Virtualization is bad for database integrity

2011-04-30

One of the lessons about Amazon's cloud failure last week is that "the cloud" is incredibly overhyped. The cloud doesn't necessarily deliver a lot of the things implicitly promised in the popular imagination – such as improved uptime or reliability, or even cost savings. But the real problem with the cloud is that you actually get less database reliability than proper hardware. This is because each layer of indirection introduces an additional unknown that must be accounted for.

A database like MySQL or Oracle is able to guarantee atomicity and durability through a number of features. One of these features is a transaction journal (or binary log). These files contain the sequential commands that mutate the database. In the event of a power or disk failure, a database will "replay" its journal upon restarting to ensure that all operations it has guaranteed to be completed are in fact completed.

One complication with the transaction journal is that hard disks are actually complicated abstractions of physical media. To achieve high performance, hard disks have buffers and caches that can be dangerous because they are volatile: imagine a scenario where the database is assured that data is written to disk, when in fact it has only been written to disk cache, and disappears on power loss. Any guarantee about reliability that depends on the data being written to disk is therefore invalid, because we can't be sure that it will actually survive a power failure. In fact, most implementations of fsync(), which flushes data to the disk, do not guarantee that the information is actually written to the physical media; it might just be saved in the write-back cache.

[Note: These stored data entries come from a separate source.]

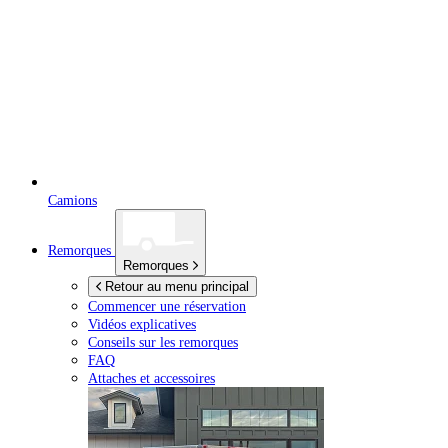
Camions
Remorques
Remorques
Retour au menu principal
Commencer une réservation
Vidéos explicatives
Conseils sur les remorques
FAQ
Attaches et accessoires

Another complication stemming from hard disk abstraction is write re-ordering. This is sometimes known as Native Command Queuing or the elevator algorithm. This feature, intended to increase performance, means the hard drive may write data to disk in a different order than the order in which the commands were issued. This is a massive problem for database integrity because it literally makes it impossible to reason about atomicity guarantees if a COMMIT can be written to disk before previously sent data.

In fact, losing power during a reordered transaction probably won't damage anything until power is restored, when the bad transaction is 'replayed', corrupting the filesystem.

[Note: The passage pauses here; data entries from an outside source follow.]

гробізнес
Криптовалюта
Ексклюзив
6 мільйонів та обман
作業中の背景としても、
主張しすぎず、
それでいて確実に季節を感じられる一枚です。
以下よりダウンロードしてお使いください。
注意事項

Both of these are not new problems; they are well understood. Highly reliable databases hack fsync() with flags and other dummy commands for every unique snowflake operating system to ensure write order and data durability. However, when you introduce a virtualization layer, all of this basically goes to hell. You cannot reason that fsync() means anything in a virtual machine because it's just a virtual hard drive telling you that it has written the data to its virtual persistence. Is the data on the physical disk, or is it not? The only way to know for sure is to disable the write cache, which is not controlled by the guest operating system.

With respect to write reordering, one of the best defenses is to use a journaled filesystem and just pray that a journal write doesn't get reordered at the exact moment that you lose power or crash. Even better is to use a journaled filesystem that has journal checksumming, so that invalid journal entries can be detected and ignored. But again, the success of all these systems depends on actually having control over the physical disk, which is exactly what virtual operating systems don't have.

What this really means is that with a database on a virtual machine, the best you can hope for is that it is NO LESS STABLE than the same implementation on a real hardware. This is a big leap of faith, considering that it is already extremely difficult to offer ACID guarantees (ex: caches without battery backups, weird fsync() behavior, and the variability of platforms and disk controllers in general).